Steliu Lambru, 06.01.2025, 08:10
Changement de cap, changement de paradigme
L’on parle souvent d’un changement de paradigme lors d’un changement de cap dans le leadership d’un pays. Ce fut ainsi le cas lors de l’élection de Donald Trump à la Maison Blanche au mois de novembre passé. Mais les vrais bouleversements sont rares, rabattent les cartes et touchent des espaces géostratégiques étendus. Ce fut ainsi le cas de l’année 1989 en l’Europe centrale et de l’Est. Et, en effet, 1989 fut l’année qui a vu le raz-de-marée anticommuniste ébranler les régimes communistes polonais, hongrois, est-allemand, tchécoslovaque, bulgare et roumain. Des régimes qui se sont écroulés, de manière pacifique ou violente, tel un château de cartes. Le cas de la Roumanie se distingue entre tous par la violence et par le nombre de victimes qui a été nécessaire pour chasser de pouvoir un régime unanimement honni.
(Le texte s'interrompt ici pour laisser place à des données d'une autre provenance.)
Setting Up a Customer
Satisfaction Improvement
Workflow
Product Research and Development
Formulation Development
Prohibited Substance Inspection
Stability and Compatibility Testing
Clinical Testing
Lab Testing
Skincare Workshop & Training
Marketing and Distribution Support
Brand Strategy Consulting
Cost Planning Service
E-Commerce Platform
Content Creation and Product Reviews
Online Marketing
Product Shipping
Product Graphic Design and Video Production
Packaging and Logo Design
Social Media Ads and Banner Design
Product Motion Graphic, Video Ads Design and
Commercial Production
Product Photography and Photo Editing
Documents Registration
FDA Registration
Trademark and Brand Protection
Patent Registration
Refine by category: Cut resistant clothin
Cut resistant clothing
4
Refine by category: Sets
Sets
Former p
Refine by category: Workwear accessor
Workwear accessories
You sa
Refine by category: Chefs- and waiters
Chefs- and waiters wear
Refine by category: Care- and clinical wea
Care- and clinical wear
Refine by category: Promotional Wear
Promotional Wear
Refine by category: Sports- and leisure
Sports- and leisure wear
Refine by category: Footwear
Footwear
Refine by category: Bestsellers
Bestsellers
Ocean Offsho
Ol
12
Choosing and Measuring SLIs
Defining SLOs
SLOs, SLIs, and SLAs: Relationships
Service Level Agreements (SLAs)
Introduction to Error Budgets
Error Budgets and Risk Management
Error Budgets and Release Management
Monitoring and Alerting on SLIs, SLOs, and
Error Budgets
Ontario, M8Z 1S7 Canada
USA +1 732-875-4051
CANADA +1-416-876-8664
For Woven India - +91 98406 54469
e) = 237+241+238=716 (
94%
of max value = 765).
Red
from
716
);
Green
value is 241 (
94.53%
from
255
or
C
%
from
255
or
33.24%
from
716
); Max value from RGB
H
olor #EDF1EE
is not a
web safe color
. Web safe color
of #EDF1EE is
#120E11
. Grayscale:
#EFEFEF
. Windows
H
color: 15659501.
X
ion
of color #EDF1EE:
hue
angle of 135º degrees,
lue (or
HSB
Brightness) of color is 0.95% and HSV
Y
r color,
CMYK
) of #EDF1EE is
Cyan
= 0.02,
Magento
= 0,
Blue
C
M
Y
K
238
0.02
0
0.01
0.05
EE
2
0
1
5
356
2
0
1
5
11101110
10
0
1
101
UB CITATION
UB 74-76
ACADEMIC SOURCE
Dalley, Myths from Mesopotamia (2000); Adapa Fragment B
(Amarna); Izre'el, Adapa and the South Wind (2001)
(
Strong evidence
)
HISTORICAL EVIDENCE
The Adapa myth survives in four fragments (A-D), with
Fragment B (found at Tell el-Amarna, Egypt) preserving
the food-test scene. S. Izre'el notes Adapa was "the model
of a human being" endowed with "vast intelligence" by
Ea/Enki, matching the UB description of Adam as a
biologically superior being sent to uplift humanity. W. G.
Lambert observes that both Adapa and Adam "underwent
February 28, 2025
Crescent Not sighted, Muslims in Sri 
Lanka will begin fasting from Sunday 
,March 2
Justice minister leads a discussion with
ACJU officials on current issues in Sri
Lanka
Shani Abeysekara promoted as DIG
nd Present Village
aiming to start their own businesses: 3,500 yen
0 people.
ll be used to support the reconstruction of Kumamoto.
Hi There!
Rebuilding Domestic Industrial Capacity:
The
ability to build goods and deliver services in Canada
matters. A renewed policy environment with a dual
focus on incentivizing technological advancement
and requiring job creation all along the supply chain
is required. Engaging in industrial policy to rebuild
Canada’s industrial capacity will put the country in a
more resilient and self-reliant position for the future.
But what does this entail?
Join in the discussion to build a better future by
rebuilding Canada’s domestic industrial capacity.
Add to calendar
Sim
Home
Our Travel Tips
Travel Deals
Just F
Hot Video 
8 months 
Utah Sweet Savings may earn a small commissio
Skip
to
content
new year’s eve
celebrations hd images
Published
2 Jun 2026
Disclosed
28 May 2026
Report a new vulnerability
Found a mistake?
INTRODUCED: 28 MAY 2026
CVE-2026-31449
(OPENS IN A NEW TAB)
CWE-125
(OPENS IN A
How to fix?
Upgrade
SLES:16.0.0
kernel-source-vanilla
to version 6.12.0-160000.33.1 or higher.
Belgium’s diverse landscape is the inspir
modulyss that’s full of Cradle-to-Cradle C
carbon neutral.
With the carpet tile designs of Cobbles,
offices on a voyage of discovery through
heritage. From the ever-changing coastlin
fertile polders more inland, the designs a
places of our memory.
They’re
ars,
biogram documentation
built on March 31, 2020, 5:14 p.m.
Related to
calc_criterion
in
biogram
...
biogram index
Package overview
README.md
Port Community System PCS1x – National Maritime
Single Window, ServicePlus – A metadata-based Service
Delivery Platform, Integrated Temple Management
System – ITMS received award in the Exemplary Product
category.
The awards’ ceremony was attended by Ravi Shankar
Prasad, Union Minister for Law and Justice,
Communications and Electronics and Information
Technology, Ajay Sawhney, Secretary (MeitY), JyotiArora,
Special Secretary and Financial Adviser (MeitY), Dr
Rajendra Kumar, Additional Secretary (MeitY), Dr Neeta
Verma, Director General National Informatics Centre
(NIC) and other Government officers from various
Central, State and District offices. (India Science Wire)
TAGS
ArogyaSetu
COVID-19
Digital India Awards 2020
La Révolution Roumaine, la voie vers la démocratie
Moment fondateur de la Roumanie contemporaine, la Révolution roumaine du mois de décembre 1989 ne cesse depuis de faire débat et de susciter nombre d’interrogations. Quoi qu’il en soit, une chose est sûre : son héritage, éminemment positif, a projeté la Roumanie comme partie indissociable du monde occidental d’aujourd’hui, membre de l’OTAN, de l’UE, et récemment de l’espace Schengen. La hausse du niveau de vie enregistrée ces dernières décades ne peut pas non plus être dissociée de l’héritage de cette révolution du mois de décembre 1989. Une réussite donc qui n’aurait pas été toutefois possible en l’absence du sacrifice de ces martyres qui, en affrontant les balles du régime, l’ont rendue possible.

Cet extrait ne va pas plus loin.